Indiana candidate challenge dismissed

| Friday, April 22, 2005 12:00 a.m

Indiana County President Judge William Martin dismissed a lawsuit challenging the candidacy of a retired police officer seeking a district judgeship.

At a hearing Thursday, Martin ruled that the candidate who filed the lawsuit, Michael J. Reilly, had done so too late.

Last week, Reilly sued Guy Haberl, a retired Indiana Borough police officer, contending that Haberl wasn’t eligible to run because he didn’t meet a residency requirement.

Election law dictates that candidates for an office must have lived within the boundaries of that office for at least 12 months prior to an election.
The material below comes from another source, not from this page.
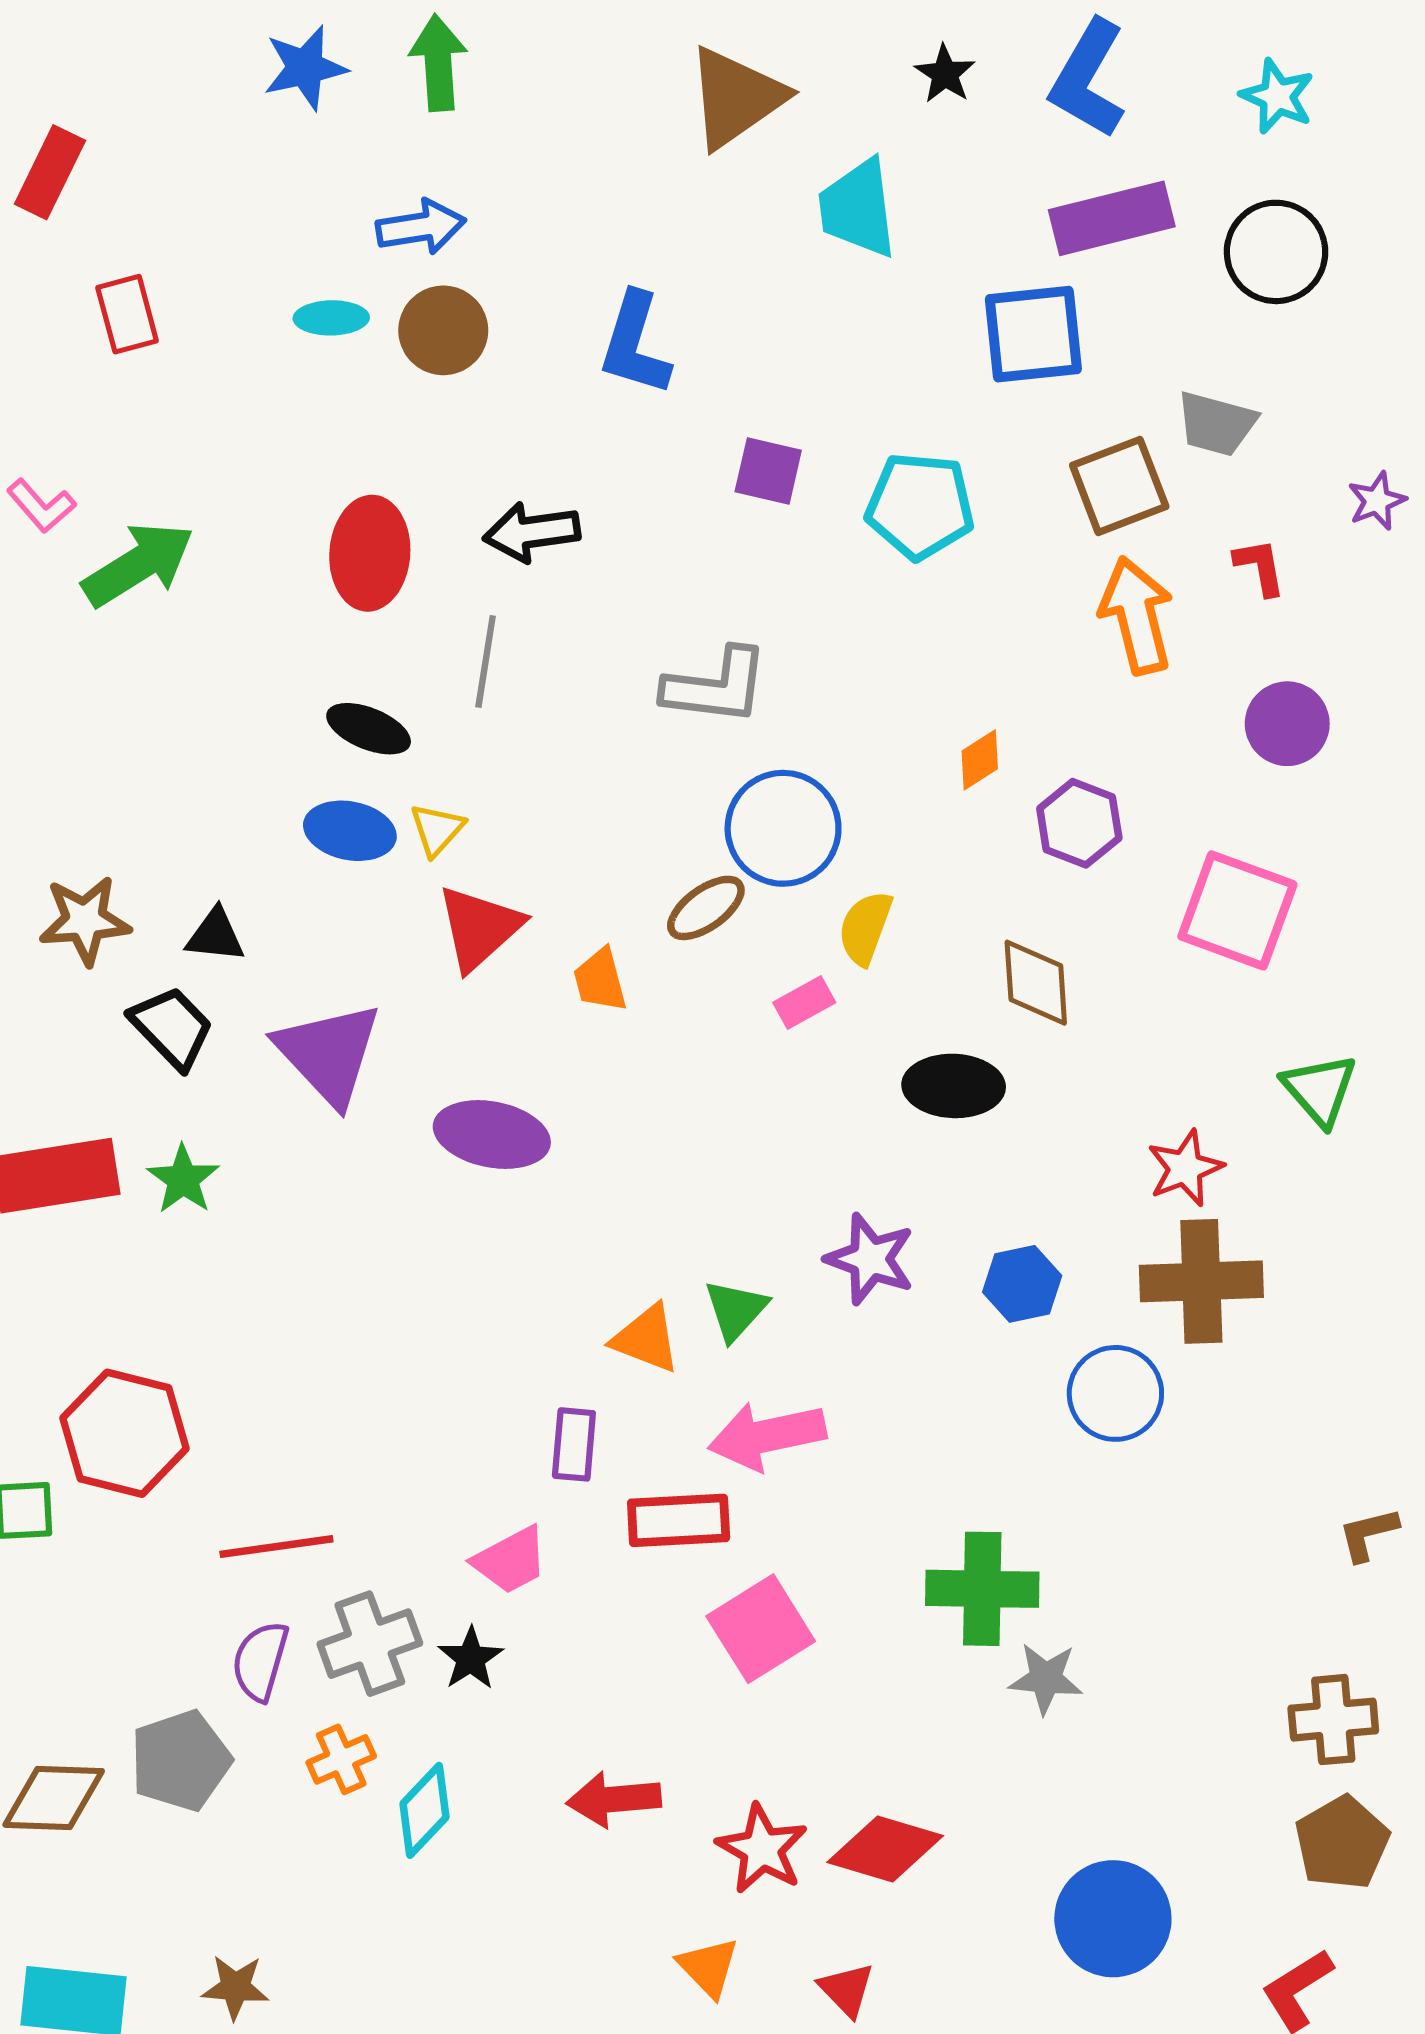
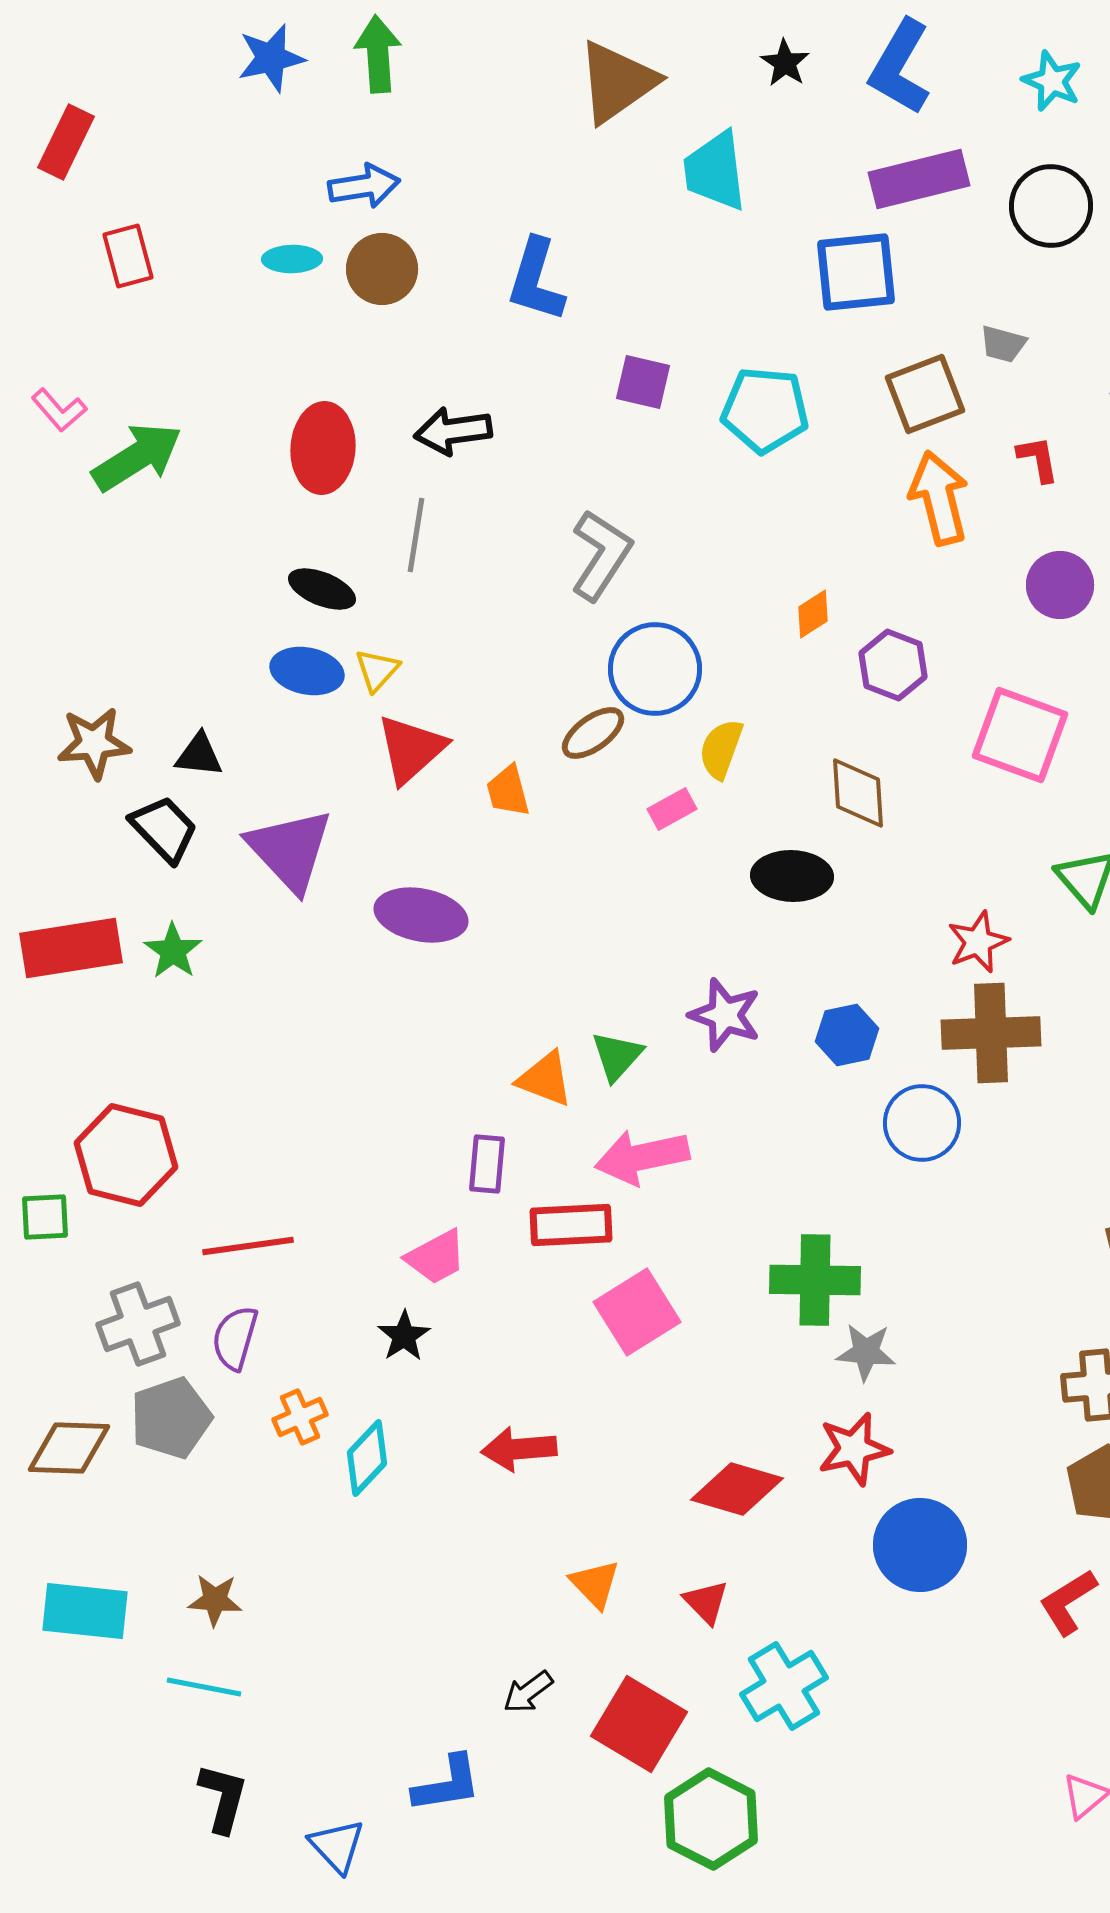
gray trapezoid: (1216, 424) -> (1003, 344), size x0.7
gray L-shape: (716, 686) -> (601, 555), turned -64
gray cross: (370, 1644) -> (138, 1324), moved
red star: (762, 1849) -> (854, 1449), moved, turned 30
Reilly said Haberl had moved into the district now presided over by District Judge Richard Orendorff only a few months ago.

Specifically, he contended that Haberl moved from his home at 125 Locust Lane, which is outside the district, to a home at 433 Elm St. in October 2004, and then to his newly built home at 321 Forest Ridge Road in January. He also contended that Haberl had changed his address to, but had never lived at, the Elm Street address.
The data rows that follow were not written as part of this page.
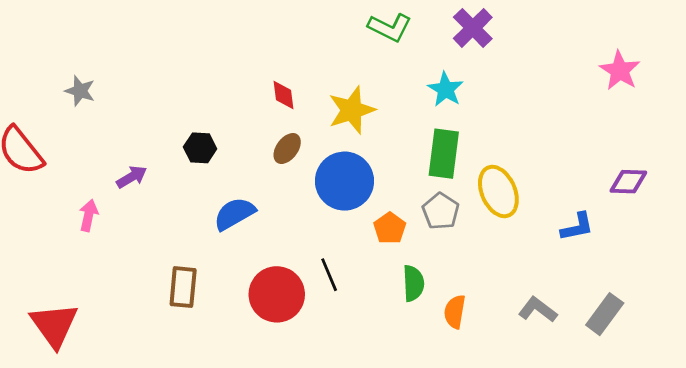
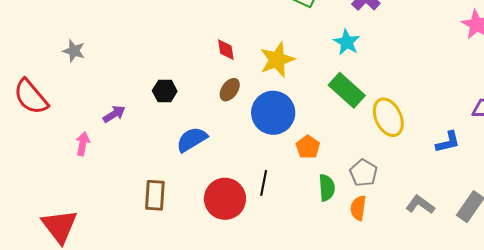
green rectangle: (444, 154) -> (347, 90), turned -54
gray pentagon: (441, 211) -> (363, 173), moved
black line: (329, 275) -> (264, 183), turned 35

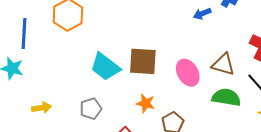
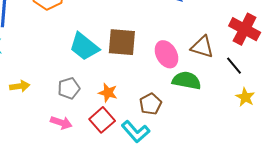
green semicircle: (226, 97) -> (187, 80), moved
orange star: (146, 103) -> (108, 93), moved

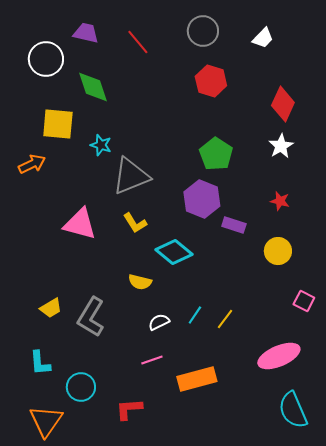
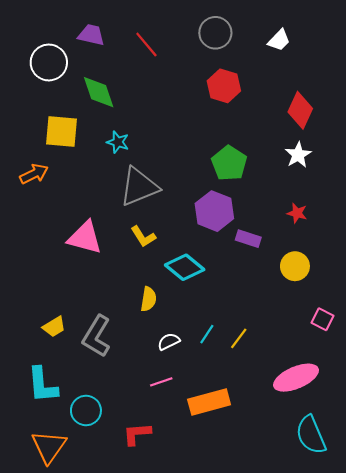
cyan star: (101, 145) -> (118, 142), moved
yellow semicircle: (140, 282) -> (149, 299), turned -95
cyan L-shape: (40, 363) -> (42, 385), size x1.4

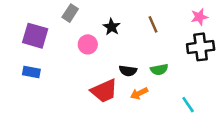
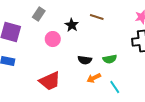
brown line: (153, 24) -> (97, 17), moved, turned -48
red trapezoid: (104, 91) -> (50, 81), moved
cyan line: (188, 105) -> (115, 87), moved

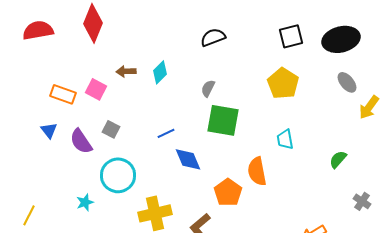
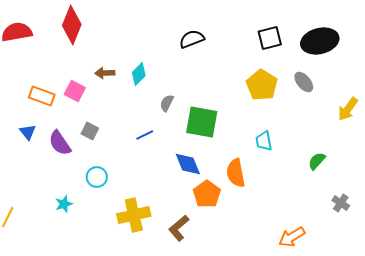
gray ellipse: (347, 82) -> (304, 82), moved
gray semicircle: (208, 88) -> (167, 103), moved
blue diamond: (188, 159) -> (188, 164), moved
cyan circle: (118, 175) -> (97, 177), size x0.6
The residency issue was never argued in court yesterday. Instead, Haberl’s attorney, Robert Lambert, moved for the challenge to be dismissed because Reilly hadn’t filed it in time.
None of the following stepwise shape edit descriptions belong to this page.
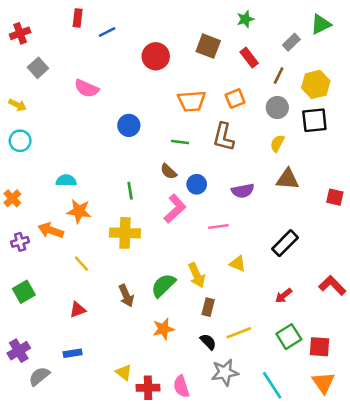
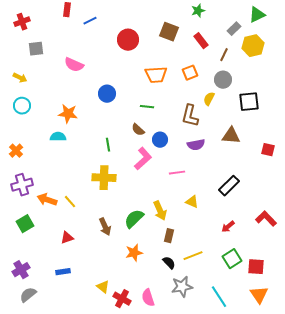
gray square: (38, 68) -> (36, 49), turned 35
yellow hexagon: (316, 84) -> (253, 46), moved
black square: (314, 120) -> (249, 102), moved
brown L-shape: (224, 137) -> (190, 116), moved
yellow semicircle: (277, 143) -> (209, 99), moved
orange star: (79, 211) -> (68, 114), moved
orange arrow: (51, 230) -> (47, 200), moved
purple cross: (20, 242) -> (22, 185), size x1.5
gray semicircle: (39, 376) -> (28, 295), moved
red cross: (148, 388) -> (122, 299), turned 30

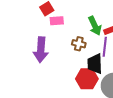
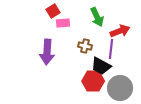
green arrow: (95, 26) -> (97, 17), moved
black trapezoid: (95, 64) -> (101, 66), turned -60

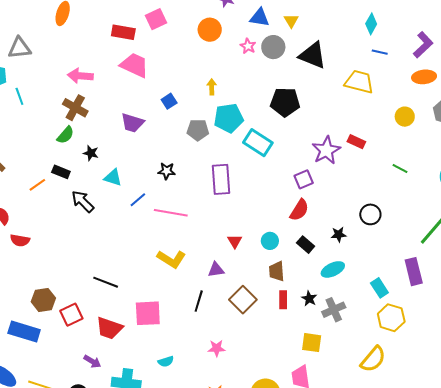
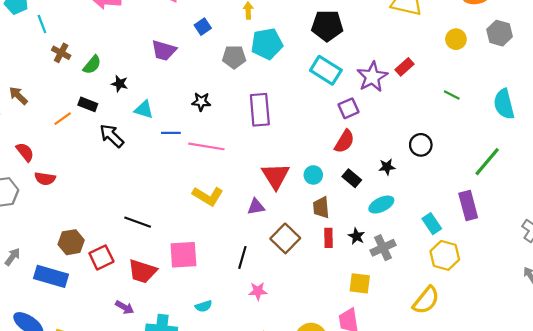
brown cross: (75, 108) -> (61, 53), moved, size x0.7
red rectangle: (356, 142) -> (405, 67), turned -66
cyan rectangle: (258, 143) -> (326, 70), moved
blue line: (138, 200) -> (171, 133), turned 42
red triangle: (235, 241) -> (275, 176), size x1.8
black line: (199, 301) -> (242, 257), moved

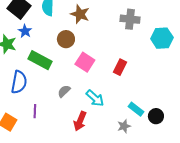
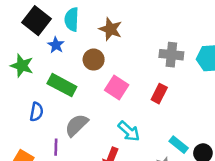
gray cross: (130, 19) -> (171, 55), moved
blue star: (25, 31) -> (56, 45), moved
blue semicircle: (19, 82) -> (36, 112), size x0.7
gray semicircle: (64, 91) -> (77, 125), moved, size x1.5

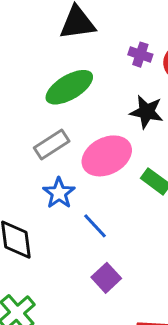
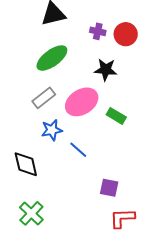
blue star: (59, 193) -> (52, 130), turned 30
purple square: (106, 278) -> (109, 188), moved, turned -30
Lambert said there is a seven-day window for people to file challenges against candidates and, more importantly, their nominating petitions. And that window, he said, closed on March 15. Reilly filed the lawsuit on April 14.

Reilly, who represented himself, argued that he wasn’t challenging Haberl’s nominating petitions, but rather his residency. That, he said, is more serious than names and other information on a petition. Therefore, he said, his challenge should be exempt from the seven-day rule.

But Martin, citing case law, said his challenge was, indeed, against the nominating petitions.

“It’s very unfortunate,” Reilly said after the hearing.

Though Haberl’s residency was not argued in court, his attorney had filed a response to the lawsuit in the prothonotary’s office earlier in the day.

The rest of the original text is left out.